And then it began and this time more in earnest…this time it was worse than ever before, the taunting, the threats, objects being thrown and stolen...the belittling by him and his family…all the lies, the untruths...their imagination was going wild….busting through the door to the house to intimidate, threaten and even more lies…watching as they went to court and gave under oath untruths upon untruths…sworn testimonies to take my children away from me with lies…my mouth dropping open as they knew they were lying…I remember thinking “ God is going to get you for all of your untruths…how can you live with yourself by being so untruthful”…the stalking day and night continues …the phone calls continue…my friends and their families receiving calls scaring them, threatening them…my phone being wiretapped…a tracking device on my truck so that at any hour of night and day they would know my whereabouts…never being alone to be at Peace…to feel safe……

All those years of me being alone trying to help him fight his battle with alcohol and addiction to his prescriptions meds and his family would close their eyes and ears to the truth, to the abuse that the children and I lived through, allowing their grandchildren to live through that pain because they were not going to admit their son had problems….oh no…for that would mean that they had a hand in their sons faults and no one in that family had any faults…they were all perfect….they left me to deal with their son and his addictions and they walked away, but not before they would say how much they hated me…why…was I getting too close to the truth…because I told the truth even though they would not listen… they did not live in reality… but that which was their own…

I would always hear…”its your lie you tell it…well, they tell it so very well”…

And here I am six foot under…in a box in the ground and no one can hear my voice any longer…no one can hear about the injustice that we as abuse victims live through…no one has to look upon my face any longer to see truth in my expressions and to hear my words of truth about the horrors I lived through…you see if they did…they would know what truth really is...and not just that of a delusional woman who felt every pain that was inflicted upon her…A woman who could no longer take the mental, emotional, sexual, financial and physical abuse and pain any longer...that she decided to voice her words…she decided to be a voice that others could hear so they too would find comfort in knowing they are not alone…

Statistics show that abused women and men return to their abuser as no one will hear their voice, their side of the story …that the justice system is designed to have the abused go back to the abuser so that the do not have to be involved in domestic violence…you may see many shows on television with abuse…but no one shows you the real horrors and truths the abused go though or has to live through just to take another breath and to keep alive one more day. The system is set up to look the other way…to give just enough assistance to keep the abused stringing along with enough hope that unfortunately never comes along.
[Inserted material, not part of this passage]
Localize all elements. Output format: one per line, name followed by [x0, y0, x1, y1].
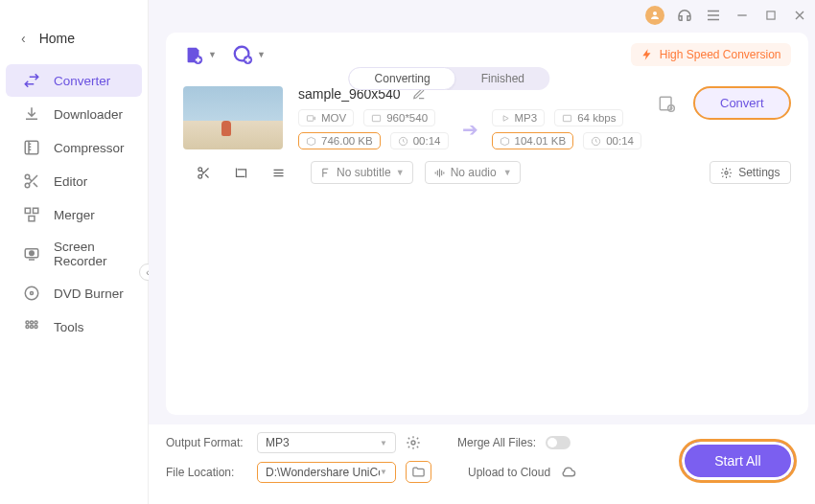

For no one understands the abuser will always find ways to keep that voice from being heard………and knows they can get away with it…….


And to those who find the courage to say “enough is enough, I am getting out”…just look six feet under and know they are still there just waiting for someone to hear their voice…………….



To BE Continued…..




Love, Laughter & Light, Adele Marie



All Rights reserved 2010© Adele, Angelic Wise Ones

Tuesday, October 12, 2010

Divorce and at Best…. Domestic Violence Divorce

Divorce and at Best…Domestic Violence Divorce
By: Adele Linsalata




What will it take to hear the voices of all those in this world that live each day with Violence and Abuse within their own married life? Why are their voices not heard?

Simple…The Laws, Political Systems and Courts give permission for those voices not to be heard….oh and the fact that the abusers abuse the systems too….

So many individuals live each day with fear in their hearts, mind, body and soul…they wear a smile for others, but deep inside they try to find a way to get out of what they are now living and to what others say “you have got yourself into”…they search for ways to get out but have no one to turn to? They seek companionship without any attachments for they are trying to protect those around them from going through the same thing that they themselves are living…and most of all they love their children so much they believe they can live with what they are going through, just to give their children a chance…

These are women and men who live with such abuse and violence everyday in their life…they could be your neighbor or friend, co-worker or someone who volunteered their time to help others but still too afraid to tell anyone their story…You do not even know them until you hear about them, you do not even know them until you see their picture on the evening news, being told by the reporter on duty about how this individual was killed in a domestic violence an abusive relationship/marriage…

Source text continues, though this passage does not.